Estimating exposures using the case exposures from case–control studies allows us to look at a broader spectrum of countries and results in a range of 0.5–6.6% having mean exposures > 0.3 µT and 0.5–3.3% having median exposures > 0.4 µT. Two countries, the United States and Germany, had both exposure surveys and case–control studies. In the United States the mean exposures were virtually equal from the two methods, but the case–control median estimates were less than the survey median estimates. In Germany the case–control mean exposure estimates were substantially smaller than the survey estimates (median estimates were not available for the case–control study), which could be due to regional differences and the inclusion of occupational exposures in the survey estimates. In some studies the exposure distribution for 0.2–0.3 and 0.3–0.4 µT had to be estimated, as data were given only for the 0.2- to 0.4-µT intervals; the ratio from the U.S. Rapid Survey (EMF Rapid Program 1998; 7.8% for 0.2–0.3 µT and 2.4% for 0.3–4 µT) was used to calculate these estimates.
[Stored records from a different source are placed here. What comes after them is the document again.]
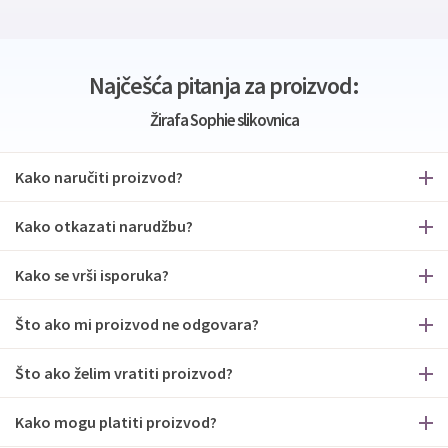
Najčešća pitanja za proizvod:
Žirafa Sophie slikovnica
Kako naručiti proizvod?
Kako otkazati narudžbu?
Kako se vrši isporuka?
Što ako mi proizvod ne odgovara?
Što ako želim vratiti proizvod?
Kako mogu platiti proizvod?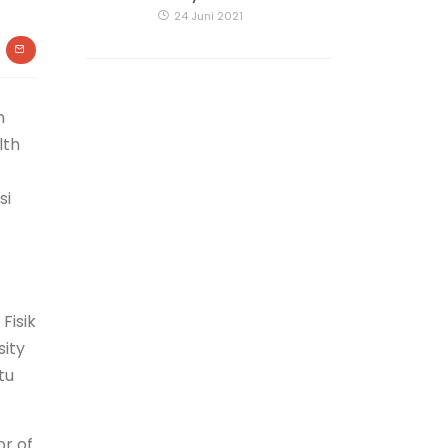
24 Juni 2021
n
lth
si
Fisik
sity
tu
r of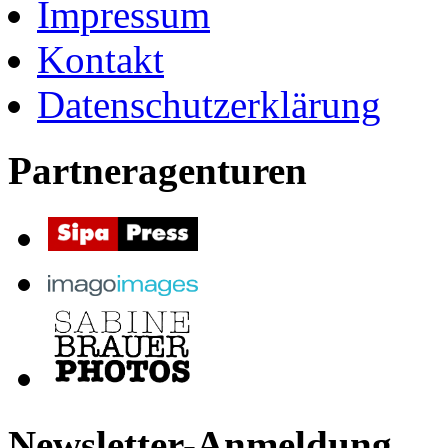
Impressum
Kontakt
Datenschutzerklärung
Partneragenturen
Newsletter-Anmeldung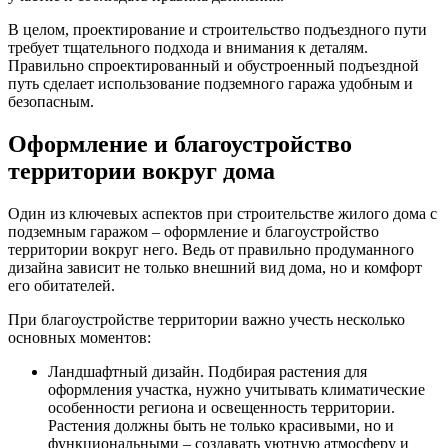
В целом, проектирование и строительство подъездного пути
требует тщательного подхода и внимания к деталям.
Правильно спроектированный и обустроенный подъездной
путь сделает использование подземного гаража удобным и
безопасным.
Оформление и благоустройство
территории вокруг дома
Один из ключевых аспектов при строительстве жилого дома с
подземным гаражом – оформление и благоустройство
территории вокруг него. Ведь от правильно продуманного
дизайна зависит не только внешний вид дома, но и комфорт
его обитателей.
При благоустройстве территории важно учесть несколько
основных моментов:
Ландшафтный дизайн. Подбирая растения для
оформления участка, нужно учитывать климатические
особенности региона и освещенность территории.
Растения должны быть не только красивыми, но и
функциональными – создавать уютную атмосферу и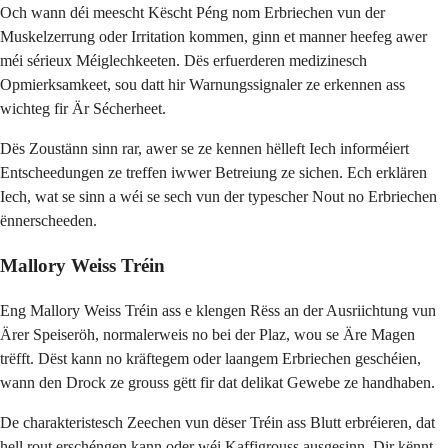
Och wann déi meescht Këscht Péng nom Erbriechen vun der
Muskelzerrung oder Irritation kommen, ginn et manner heefeg awer
méi sérieux Méiglechkeeten. Dës erfuerderen medizinesch
Opmierksamkeet, sou datt hir Warnungssignaler ze erkennen ass
wichteg fir Är Sécherheet.
Dës Zoustänn sinn rar, awer se ze kennen hëlleft Iech informéiert
Entscheedungen ze treffen iwwer Betreiung ze sichen. Ech erklären
Iech, wat se sinn a wéi se sech vun der typescher Nout no Erbriechen
ënnerscheeden.
Mallory Weiss Tréin
Eng Mallory Weiss Tréin ass e klengen Rëss an der Ausriichtung vun
Ärer Speiseröh, normalerweis no bei der Plaz, wou se Äre Magen
trëfft. Dëst kann no kräftegem oder laangem Erbriechen geschéien,
wann den Drock ze grouss gëtt fir dat delikat Gewebe ze handhaben.
De charakteristesch Zeechen vun dëser Tréin ass Blutt erbréieren, dat
hell rout erschéngen kann oder wéi Kaffigrouss ausgesinn. Dir kënnt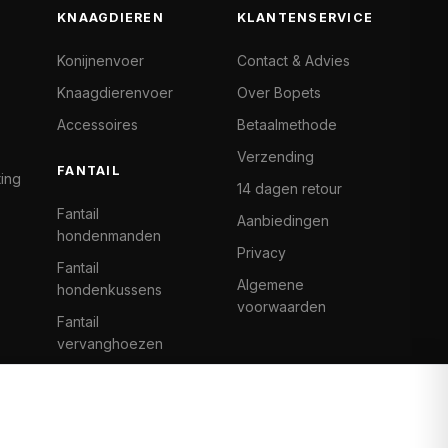
KNAAGDIEREN
KLANTENSERVICE
Konijnenvoer
Contact & Advies
Knaagdierenvoer
Over Bopets
Accessoires
Betaalmethode
Verzending
FANTAIL
ting
14 dagen retour
Fantail
Aanbiedingen
hondenmanden
Privacy
Fantail
Algemene
hondenkussens
voorwaarden
Fantail
vervanghoezen
Cat Climb Fantail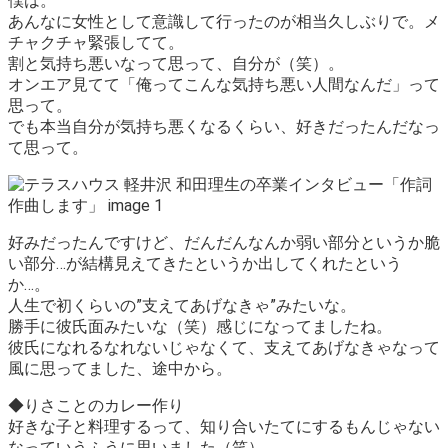
僕は。
あんなに女性として意識して行ったのが相当久しぶりで。メ
チャクチャ緊張してて。
割と気持ち悪いなって思って、自分が（笑）。
オンエア見てて
「俺ってこんな気持ち悪い人間なんだ」
って
思って。
でも本当自分が気持ち悪くなるくらい、好きだったんだなっ
て思って。
好みだったんですけど、だんだんなんか弱い部分というか脆
い部分…が結構見えてきたというか出してくれたという
か…。
人生で初くらいの
”支えてあげなきゃ”
みたいな。
勝手に彼氏面みたいな（笑）感じになってましたね。
彼氏になれるなれないじゃなくて、支えてあげなきゃなって
風に思ってました、途中から。
◆りさことのカレー作り
好きな子と料理するって、
知り合いたてにするもんじゃない
な
っていうふうに思いました（笑）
In addition to assuming no significant difference in the exposure distributions based on exposure surveys and case–control studies, we have assumed that exposures obtained using personal measures are equivalent to those from household measurements, regardless of the length of time of measurement and regardless of whether they were for children or adults. This last assumption was tested using average and geometric mean household measurements (bedroom and home) from the U.S. Rapid Survey (EMF Rapid Program 1998), which included a sample of both children and adults. A two-sample t-test with equal variances comparing the distributions of the log of the average measurements of total home exposure showed no significant difference between the distributions for children (< 15 years) and adults (≥ 15 years). Also, no significant difference was found between the adult and child distributions of the log of the geometric mean of total household exposure. The tests described above assumed that the log of the exposure is normally distributed, an assumption that we tested and found to fit the data well. Additional tests were conducted using either the Pearson chi-square or Fisher's exact tests to compare the percent of people > 0.3 or 0.4 µT for children and adults; these tests showed no significant difference in the percent of children and adults above these exposure levels for total household ELF exposure.
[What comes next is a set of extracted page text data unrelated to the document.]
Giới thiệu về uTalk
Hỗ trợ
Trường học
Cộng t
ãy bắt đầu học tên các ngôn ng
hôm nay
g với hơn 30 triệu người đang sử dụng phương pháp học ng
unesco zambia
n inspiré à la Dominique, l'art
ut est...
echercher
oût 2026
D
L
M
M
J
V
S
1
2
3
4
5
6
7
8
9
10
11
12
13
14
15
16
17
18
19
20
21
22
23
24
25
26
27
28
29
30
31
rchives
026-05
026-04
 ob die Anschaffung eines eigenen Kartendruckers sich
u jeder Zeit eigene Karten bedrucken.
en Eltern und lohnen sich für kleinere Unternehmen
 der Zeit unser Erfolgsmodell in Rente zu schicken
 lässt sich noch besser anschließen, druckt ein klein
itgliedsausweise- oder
Dose response. Dose–response functions from two pooled analyses were used for estimating the risk ratios (RRs). In one pooled analysis based on nine well-conducted studies, virtually no excess risk was noted for exposure to ELF magnetic fields < 0.4 µT geometric mean exposure and a 2-fold excess risk was seen for exposure > 0.4 µT: The effect estimates and associated 95% confidence intervals (CIs) for all categories in relation to the lowest exposure category of < 0.1 µT are as follows: 1.08 (0.89–1.31) for exposures 0.1 µT to < 0.2 µT, 1.11 (0.84–1.47) for 0.2 µT to < 0.4 µT, and 2.00 (1.27–3.13) for exposures ≥ 0.4 µT (Ahlbom et al. 2000).
The other pooled analysis included 15 studies based on less restrictive inclusion criteria and used 0.3 µT arithmetic mean exposure as the highest cutpoint (Greenland et al. 2000). The effect estimates and associated 95% CI for all categories in relation to the lowest exposure category of ≤ 0.1 µT are as follows: 1.01 (0.84–1.21) for exposures > 0.1 µT to ≤ 0.2 µT, 1.06 (0.78–1.44) for > 0.2 µT to ≤ 0.3 µT, and 1.68 (1.23–2.31) for exposures > 0.3 µT (Greenland et al. 2000).
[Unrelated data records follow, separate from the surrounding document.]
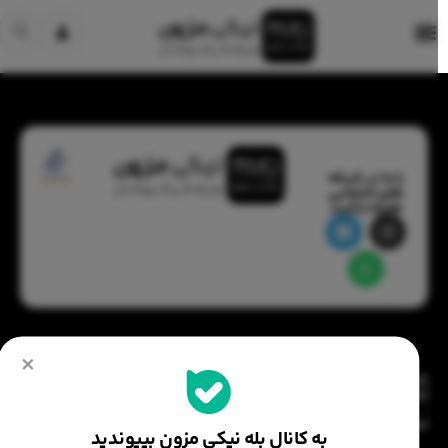
با ما در شبکه
های اجتماعی
همراه باشید:
×
شماره
آدرس: بوشهر - بندر دیّر - بازار مرکزی - جنب مجتمع تجاری دریا
تماس
:
09386343850
به کانال بله نیکی مزون بپیوندید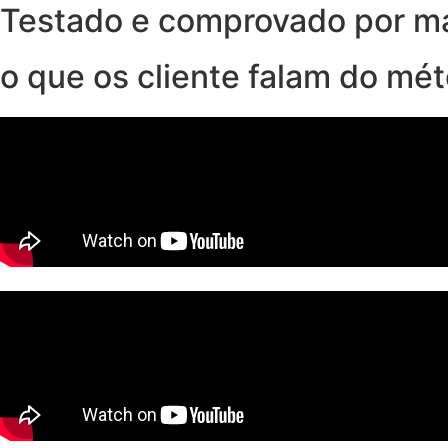
Testado e comprovado por m
o que os cliente falam do mé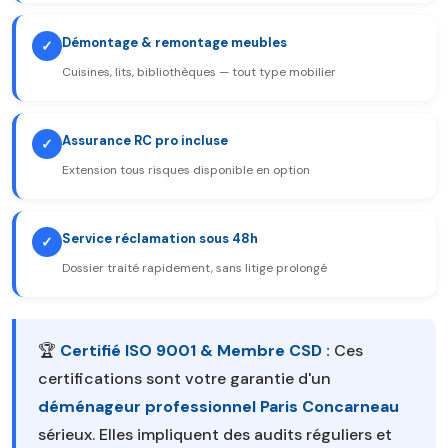
Démontage & remontage meubles
✓
Cuisines, lits, bibliothèques — tout type mobilier
Assurance RC pro incluse
✓
Extension tous risques disponible en option
Service réclamation sous 48h
✓
Dossier traité rapidement, sans litige prolongé
🏆
Certifié ISO 9001 & Membre CSD :
Ces
certifications sont votre garantie d'un
déménageur professionnel Paris Concarneau
sérieux. Elles impliquent des audits réguliers et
Overall, the two analyses are in close agreement, but one of the differences between the two pooled analyses is in the exposure metric used: Ahlbom et al. (2000) examined the association between the geometric mean ELF level and childhood leukemia in 9 epidemiologic studies, whereas Greenland et al. (2000) used the arithmetic mean to examine this association in 12 studies. The other difference between the analyses of Ahlbom et al. and Greenland et al. is the exposure categorization: < 0.1 µT, 0.1 to < 0.2 µT, 0.2 to < 0.4 µT, and ≥ 0.4 µT in Ahlbom et al. (2000), and ≤ 0.1 µT, > 0.1 to ≤ 0.2 µT, > 0.2 to ≤ 0.3 µT, and > 0.3 µT in Greenland et al. (2000). Greenland (2005) extended the analysis to include 14 studies using a cut point at 0.3 µT with similar results. Because most ELF exposure data are skewed, the log-normal distribution is often assumed as an approximation. In statistical analyses of such data, we usually take the log in order to equalize the variance among groups and to produce approximate normality, thereby conforming to the usual assumptions. Mathematically, the mean of the logged values is the log of the geometric mean. For this reason, a number of researchers use the geometric mean to summarize ELF exposure data. Alternatively, some authors argue that in a standard setting we need the risk at average exposure for a group to be equal to the average risk to that group (Crump 1998). This logic then leads to using the arithmetic mean to summarize the data. Because there are arguments for using both geometric and arithmetic means, we present two sets of AF estimates, one based on each type of mean.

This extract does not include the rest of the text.